◆ Extracted information:
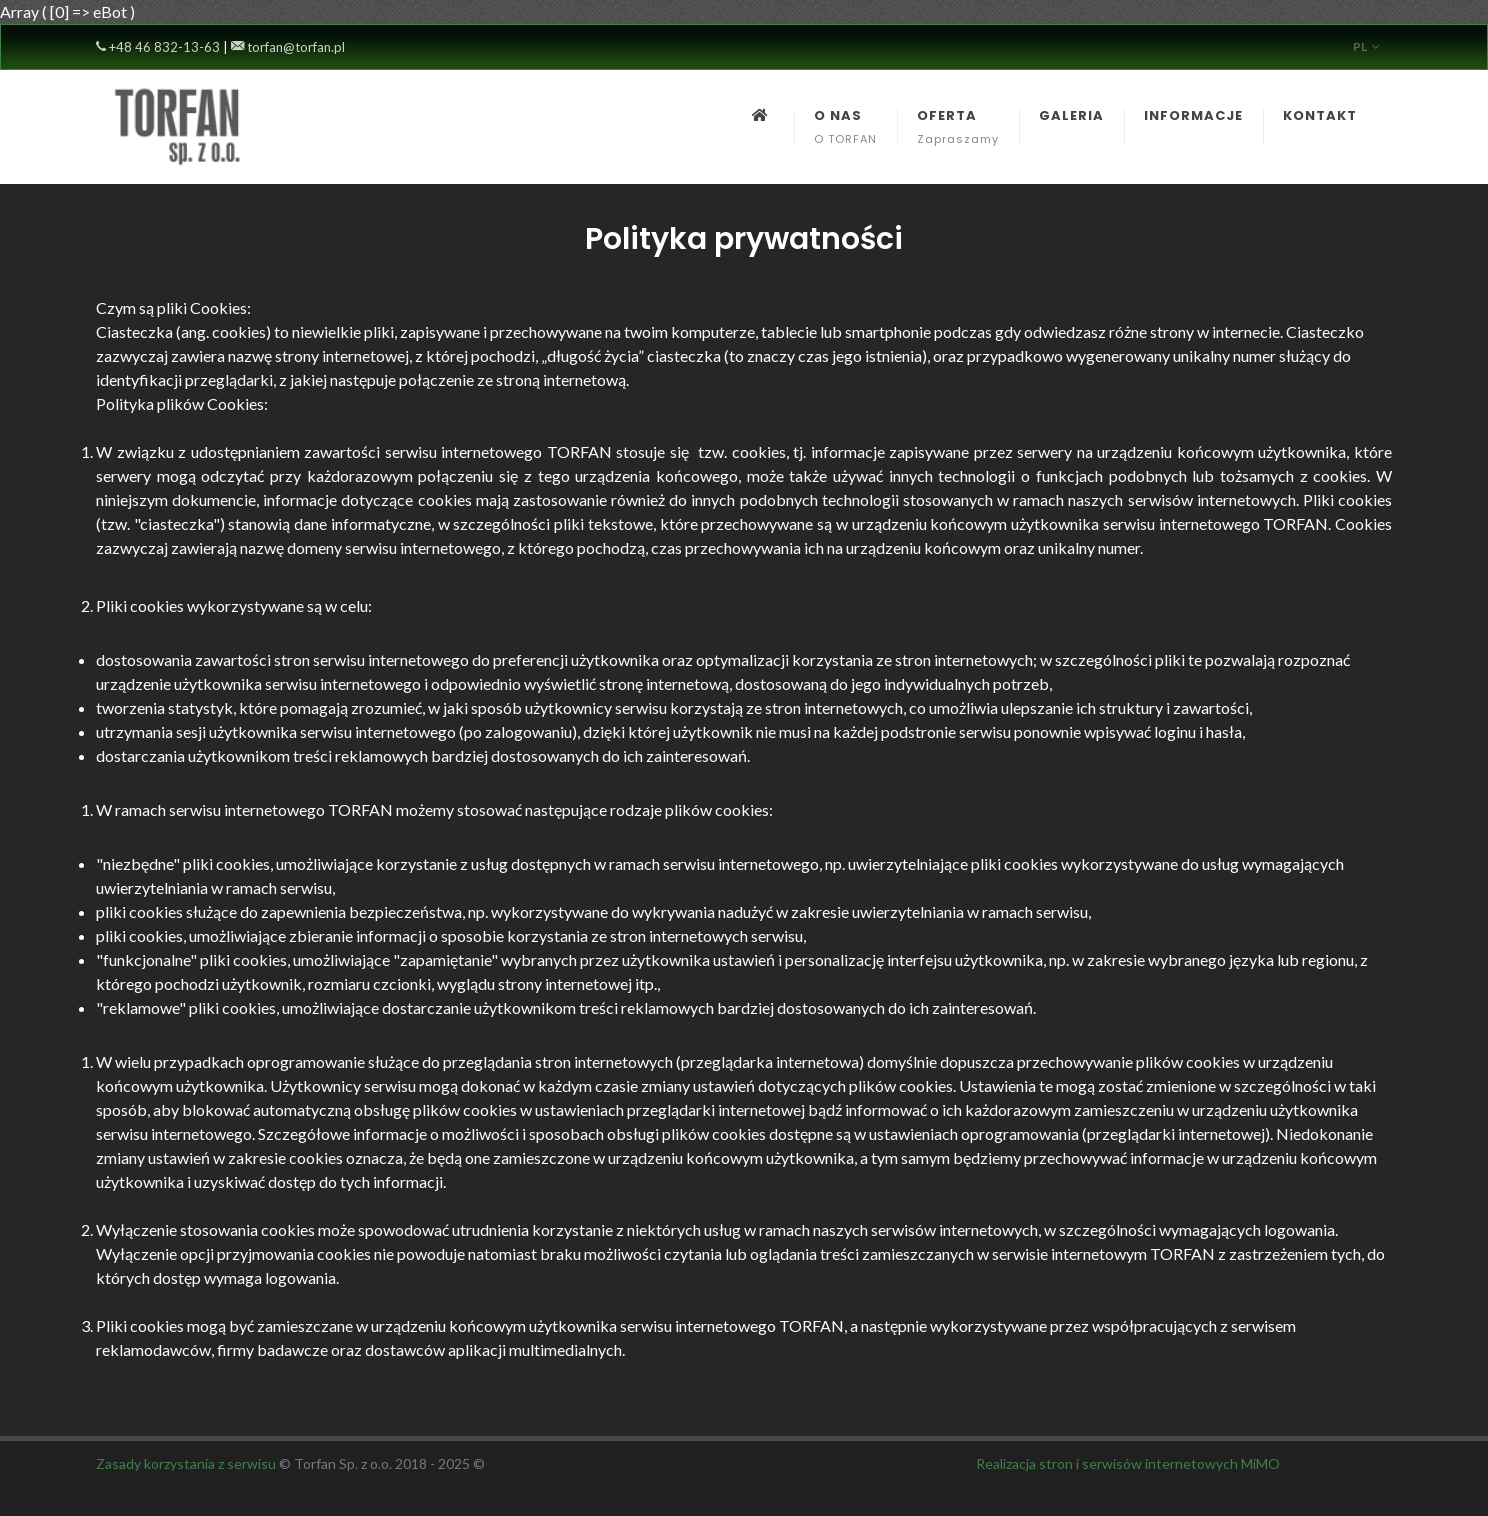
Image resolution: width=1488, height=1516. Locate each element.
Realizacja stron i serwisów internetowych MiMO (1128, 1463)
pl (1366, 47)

* * *

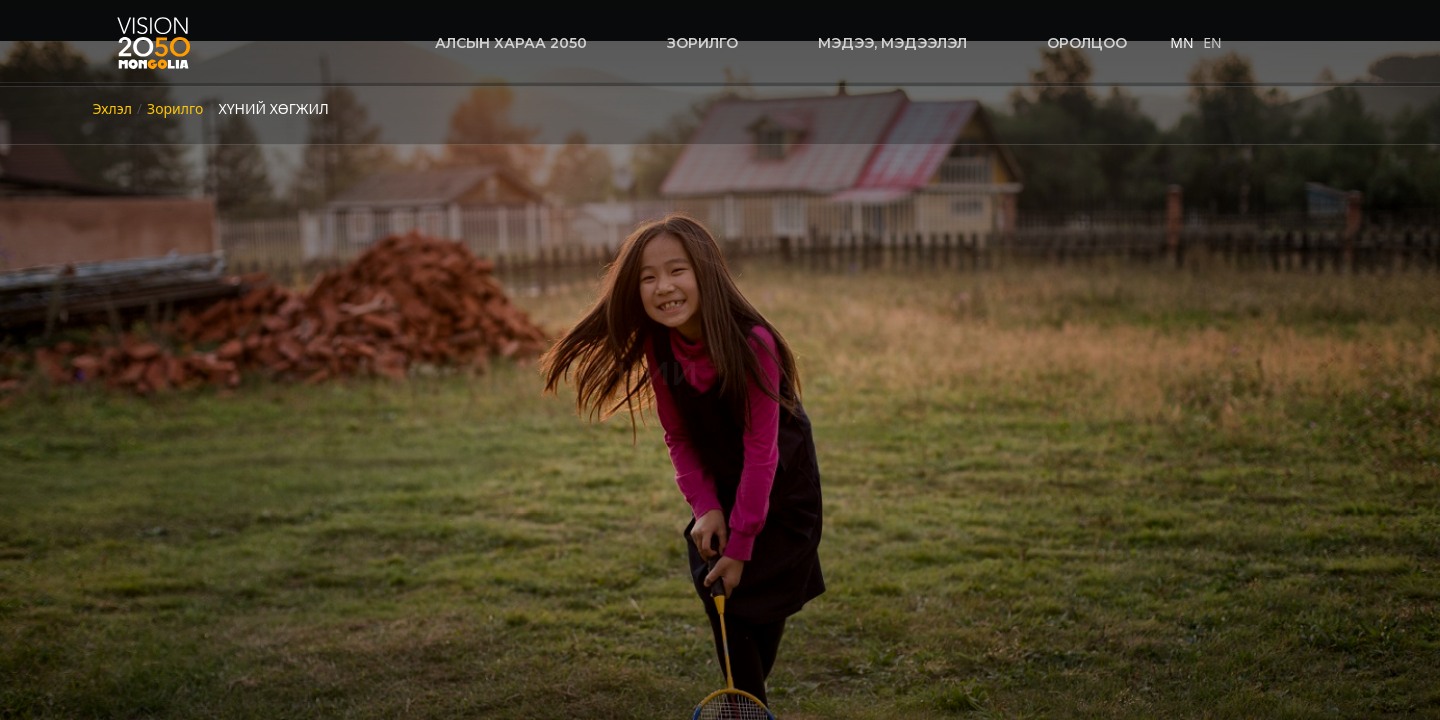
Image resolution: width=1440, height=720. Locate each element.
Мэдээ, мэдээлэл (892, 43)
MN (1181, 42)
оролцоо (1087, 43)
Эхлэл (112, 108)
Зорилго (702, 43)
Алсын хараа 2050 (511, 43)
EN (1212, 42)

◆ What the exercise asks: Please copy out each line in the entries that mentions the string "Image".

◆ Result of the task:
Image resolution: width=1488, height=1516. Locate each element.
Image resolution: width=1440, height=720. Locate each element.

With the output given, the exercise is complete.